What you need to do >>
Throughout the entries below, report every line where "Переключить" is found.

-=-=-=-=-

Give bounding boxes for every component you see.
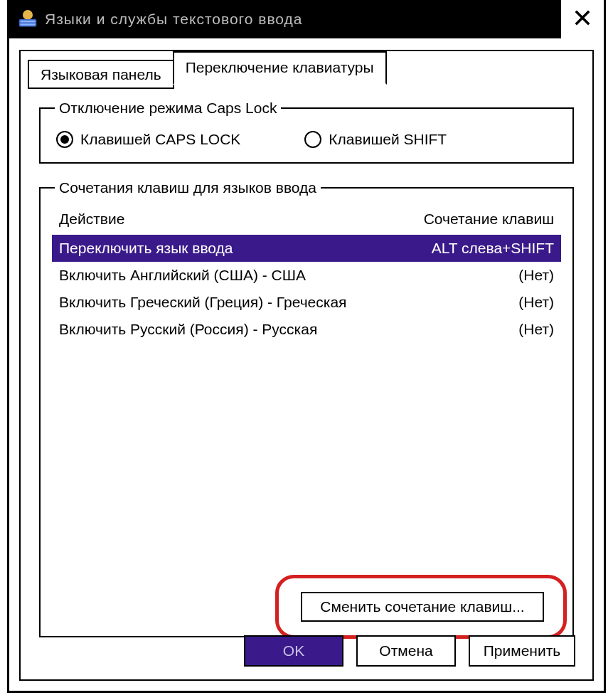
list-item[interactable]: Включить Русский (Россия) - Русская (Нет… — [52, 316, 561, 343]
radio-shift-label: Клавишей SHIFT — [329, 131, 447, 148]
svg-rect-3 — [21, 23, 36, 26]
cell-combo: ALT слева+SHIFT — [432, 238, 554, 259]
cell-action: Включить Греческий (Греция) - Греческая — [59, 292, 347, 313]
cancel-button[interactable]: Отмена — [356, 635, 456, 667]
tab-keyboard-switch[interactable]: Переключение клавиатуры — [173, 51, 387, 85]
keyboard-lang-icon — [18, 9, 38, 29]
col-combo: Сочетание клавиш — [424, 211, 554, 228]
apply-button[interactable]: Применить — [469, 635, 575, 667]
titlebar: Языки и службы текстового ввода — [9, 0, 604, 38]
cell-combo: (Нет) — [518, 319, 554, 340]
group-hotkeys: Сочетания клавиш для языков ввода Действ… — [39, 179, 574, 637]
svg-rect-2 — [21, 21, 36, 23]
list-item[interactable]: Включить Английский (США) - США (Нет) — [52, 262, 561, 289]
window-title: Языки и службы текстового ввода — [45, 11, 303, 28]
capslock-radio-row: Клавишей CAPS LOCK Клавишей SHIFT — [52, 129, 561, 152]
dialog-window: Языки и службы текстового ввода Языковая… — [7, 0, 606, 693]
svg-point-0 — [23, 10, 33, 20]
cell-action: Включить Английский (США) - США — [59, 265, 306, 286]
radio-capslock-label: Клавишей CAPS LOCK — [80, 131, 240, 148]
col-action: Действие — [59, 211, 124, 228]
group-hotkeys-legend: Сочетания клавиш для языков ввода — [55, 179, 321, 196]
ok-button[interactable]: OK — [244, 635, 343, 667]
tab-strip: Языковая панель Переключение клавиатуры — [28, 50, 385, 83]
hotkeys-header: Действие Сочетание клавиш — [52, 209, 561, 235]
svg-rect-1 — [19, 19, 37, 27]
radio-capslock[interactable]: Клавишей CAPS LOCK — [56, 131, 240, 148]
hotkeys-list[interactable]: Переключить язык ввода ALT слева+SHIFT В… — [52, 235, 561, 343]
change-hotkey-area: Сменить сочетание клавиш... — [275, 575, 567, 639]
dialog-buttons: OK Отмена Применить — [244, 635, 575, 667]
close-icon — [574, 7, 591, 31]
close-button[interactable] — [561, 0, 604, 38]
radio-shift[interactable]: Клавишей SHIFT — [304, 131, 447, 148]
list-item[interactable]: Переключить язык ввода ALT слева+SHIFT — [52, 235, 561, 262]
radio-dot-icon — [304, 131, 321, 148]
tab-content: Отключение режима Caps Lock Клавишей CAP… — [21, 81, 592, 679]
cell-combo: (Нет) — [518, 265, 554, 286]
list-item[interactable]: Включить Греческий (Греция) - Греческая … — [52, 289, 561, 316]
group-capslock-legend: Отключение режима Caps Lock — [55, 100, 281, 117]
radio-dot-icon — [56, 131, 73, 148]
dialog-body: Языковая панель Переключение клавиатуры … — [19, 50, 594, 681]
cell-action: Переключить язык ввода — [59, 238, 233, 259]
group-capslock: Отключение режима Caps Lock Клавишей CAP… — [39, 100, 574, 164]
cell-combo: (Нет) — [518, 292, 554, 313]
change-hotkey-button[interactable]: Сменить сочетание клавиш... — [301, 592, 544, 622]
cell-action: Включить Русский (Россия) - Русская — [59, 319, 317, 340]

-=-=-=-=-

Written reply >>
hotkeys-list[interactable]: Переключить язык ввода ALT слева+SHIFT В… — [52, 235, 561, 343]
list-item[interactable]: Переключить язык ввода ALT слева+SHIFT — [52, 235, 561, 262]
cell-action: Переключить язык ввода — [59, 238, 233, 259]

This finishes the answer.